Terragrunt also announced its own Stacks feature reaching GA in May 2025, providing orchestration capabilities for teams in the OpenTofu ecosystem. Gruntwork built Terragrunt Stacks through extensive community engagement, with the RFC gathering dozens of positive reactions and hundreds of comments from participants.
After exploring the major developments in 2025, here's a comprehensive comparison of leading IaC platforms:
| Feature | Terraform | OpenTofu | Pulumi | Formae | CloudFormation | Crossplane |
|---|---|---|---|---|---|---|
| Language | HCL (proprietary) | HCL (open) | TypeScript, Python, Go, C#, Java | PKL | YAML/JSON | YAML (CRDs) |
| License | BSL (proprietary) | MPL 2.0 (open) | Apache 2.0 | FSL → Apache 2.0 | Proprietary (AWS) | Apache 2.0 |
| State Management | Local/remote files | Local/remote files | SaaS backend | Stateless (reality = state) | AWS-managed | Kubernetes etcd |
| Resource Discovery | Manual import | Manual import | Manual import | Automatic | Manual import | Kubernetes-native |
| Drift Detection | Periodic checks | Periodic checks | Periodic checks | Continuous sync | AWS-only | Controller-based |
| Testing Support | Limited | Limited | Native unit/integration | Built-in | Limited | Kubernetes tests |
| IDE Support | Basic | Basic | Full (LSP, completion) | PKL tooling | Basic | YAML validation |
| Learning Curve | Learn HCL DSL | Learn HCL DSL | Use existing language | Learn PKL | Learn CFN syntax | Learn K8s + CRDs |
| Multi-Cloud | Excellent | Excellent | Excellent | Growing | AWS only | Good |
| Provider Ecosystem | 3000+ providers | Community-maintained | 150+ packages | Early stage | AWS services | 80+ providers |
| AI Capabilities | MCP servers | None | Neo agent | None | None | None |
| Governance | HashiCorp/IBM | Linux Foundation | Pulumi Corp | Platform Eng Labs | AWS | CNCF |
| Best For | Mature ecosystems | Open governance | Developer teams | Brownfield envs | AWS-only shops | K8s-centric orgs |
| Brownfield Support | Manual process | Manual process | Manual process | Excellent | Manual process | K8s resources only |
| Enterprise Features | HCP Terraform | Third-party | Pulumi Cloud | Coming | AWS Orgs | Enterprise distros |
| Cost | Free/Enterprise | Free | Free/Team/Enterprise | Open source | Free (AWS costs) | Free |
| Deployment Speed | Moderate | Moderate | Fast | Fast | Moderate | Moderate |
| Community Size | Very large | Growing | Medium | Small | AWS community | Growing |
The Challenges That Remain
Despite progress, significant challenges persist. Only 6% achieved full codification. Configuration drift continues to plague teams. Multi-cloud complexity affects 65% of organizations. The human element remains crucial for defining policies, setting guardrails, and making architectural decisions.
Conclusion
The infrastructure community stands at an inflection point. Manual provisioning is legacy. The next frontier involves infrastructure that can observe its own state, reason about optimal configurations, and act autonomously.

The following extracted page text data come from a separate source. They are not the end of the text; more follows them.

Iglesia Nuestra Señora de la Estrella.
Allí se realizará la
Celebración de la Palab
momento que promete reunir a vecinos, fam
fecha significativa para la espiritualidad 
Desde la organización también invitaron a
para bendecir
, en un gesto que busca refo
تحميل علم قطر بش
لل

Project Infragraph represents this future. AI agents will reason about infrastructure state and act across the application lifecycle. These agents won't replace infrastructure engineers, but they'll handle repetitive tasks that currently burn out teams.

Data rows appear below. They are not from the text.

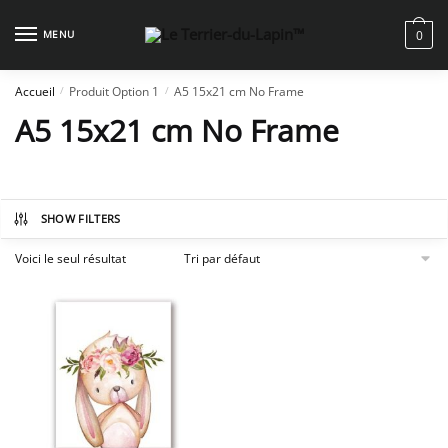
Skip
Skip
to
to
MENU
0
navigation
content
Accueil
Produit Option 1
A5 15x21 cm No Frame
/
/
A5 15x21 cm No Frame
SHOW FILTERS
Voici le seul résultat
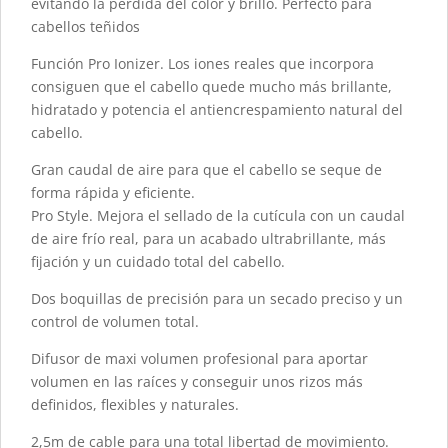
evitando la pérdida del color y brillo. Perfecto para
cabellos teñidos
Función Pro Ionizer. Los iones reales que incorpora
consiguen que el cabello quede mucho más brillante,
hidratado y potencia el antiencrespamiento natural del
cabello.
Gran caudal de aire para que el cabello se seque de
forma rápida y eficiente.
Pro Style. Mejora el sellado de la cutícula con un caudal
de aire frío real, para un acabado ultrabrillante, más
fijación y un cuidado total del cabello.
Dos boquillas de precisión para un secado preciso y un
control de volumen total.
Difusor de maxi volumen profesional para aportar
volumen en las raíces y conseguir unos rizos más
definidos, flexibles y naturales.
2,5m de cable para una total libertad de movimiento.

As we close out 2025, one thing seems certain: infrastructure automation will only accelerate. The organizations that embrace these tools, invest in platform engineering, and leverage AI while maintaining proper guardrails will move faster than competitors still manually clicking through cloud consoles.
The infrastructure has become code. Now the code is becoming intelligent.